SAN PEDRO (CBSLA) — A pair of floating Navy hospital ships will soon be headed to the east and west coasts to help with the coronavirus pandemic.

"We're sending upon request the two hospital ships that are being prepared right now," President Donald Trump said in a Wednesday morning briefing.

One of those ships, USNS Comfort, is based in Virginia and will be sent to New York City.

In a Wednesday letter, Gov. Gavin Newsom requested that its sister ship, USNS Mercy based in San Diego, be stationed at the Port of Los Angeles through Sept. 1 of this year.

"In some parts of our state, our case rate is doubling every four days," Newsom said in the letter. "Moreover, we have community acquired transmission in 23 counties with an increase of 44 community acquired infections in 24 hours.
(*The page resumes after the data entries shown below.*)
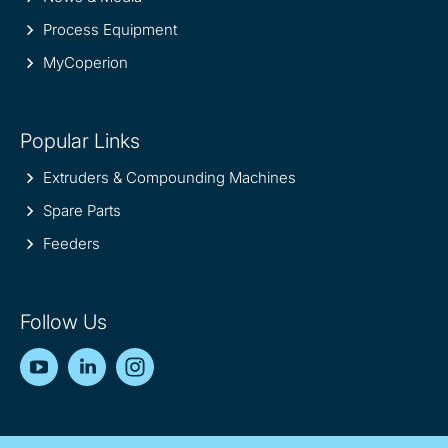
Process Equipment
MyCoperion
Popular Links
Extruders & Compounding Machines
Spare Parts
Feeders
Follow Us
YouTube
LinkedIn
Instagram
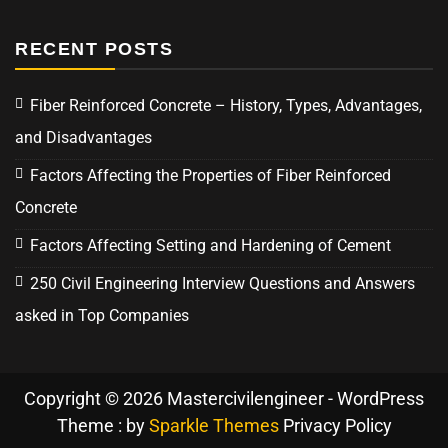
RECENT POSTS
Fiber Reinforced Concrete – History, Types, Advantages,
and Disadvantages
Factors Affecting the Properties of Fiber Reinforced
Concrete
Factors Affecting Setting and Hardening of Cement
250 Civil Engineering Interview Questions and Answers
asked in Top Companies
Copyright © 2026 Mastercivilengineer - WordPress
Theme : by
Sparkle Themes
Privacy Policy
We project that 56% of our population — 25.5 million people — will be infected with the virus over an eight week period."

The United States Naval Institute reported that the hospital ships will help with non-coronavirus medical care that would bog down civilian hospitals — freeing up those hospitals that are needed to care for those affected by the virus.

RELATED: California Could Be Short 20,000 Hospital Beds In Worst-Case Scenario

The floating hospitals are optimized for treating trauma patients rather than infectious diseases. Dr. Marc Kerner, a local surgeon and infectious disease expert, said he believes the ships will help tremendously.

"What we're all really concerned about is the overwhelming nature of this infection and that it could really blow up the hospital systems in the sense that we have so many patients that require intensive care at one time," he said.

Each ship was said to be in the process of bringing aboard active duty and reserve medical personnel. New York has since put out a call for retired doctors, nurses and other healthcare professionals to create a reserve force of personnel just in case.

Kerner said, if needed, he would be happy to help.

"We're here and we've got a number of physicians that can step right up into that second tier and help out," he said.

The ships were said to be undergoing scheduled maintenance and the Navy was working to identify medical staffing to send the ships out as soon as possible, with a goal of having them in place within a week.